PROJEKT PRO bietet Miet-Server an

IT mieten statt kaufen

PRO server unit

INFRASTRUKTUR IM PLANUNGSBÜRO

Viele Planungsbüros haben wenig personelle Ressourcen für ihre IT Infrastruktur. Oftmals fehlen auch einfach die Kenntnisse, um Installationen, Updates und Sicherungen korrekt und zeitsparend durchzuführen. PROJEKT PRO unterstützt die Anwender der Controlling und Management Software deshalb mit einem maßgeschneiderten Angebot: Ein optimal dimensionierter und vorab eingerichteter Server lässt viele von denjenigen Architekten aufatmen, die sich nicht als IT Fachmann sehen.

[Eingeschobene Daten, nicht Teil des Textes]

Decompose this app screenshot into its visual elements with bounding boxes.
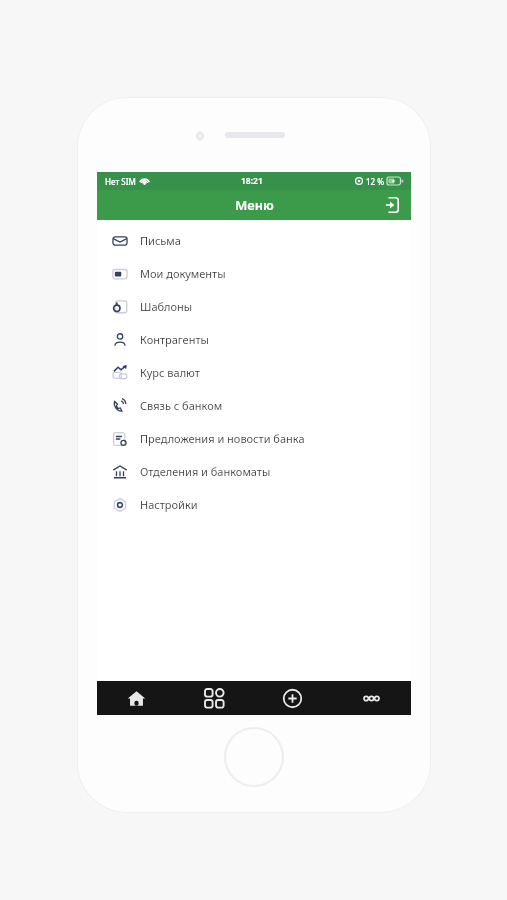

Grundlage für den wirtschaftlichen Erfolg jedes Unternehmens sind reibungslose Abläufe und eine funktionierende technische Infrastruktur. Das gilt für Bauunternehmen ebenso wie für Planungsbüros. Oftmals erhöhen jedoch überdimensionierte und dementsprechend teure Server unnötig das Investitionsvolumen.
Wem der ausgewiesene IT Fachmann im Team fehlt oder wer keinen externen Systemadministrator zur Seite hat, dem steht ein Serviceangebot von PROJEKT PRO zur Verfügung. ‚PRO server unit‘ ist insbesondere auf mittlere und kleine Architektur- und Ingenieurbüros zugeschnitten, die Controlling und Management Software nutzen oder es vorhaben.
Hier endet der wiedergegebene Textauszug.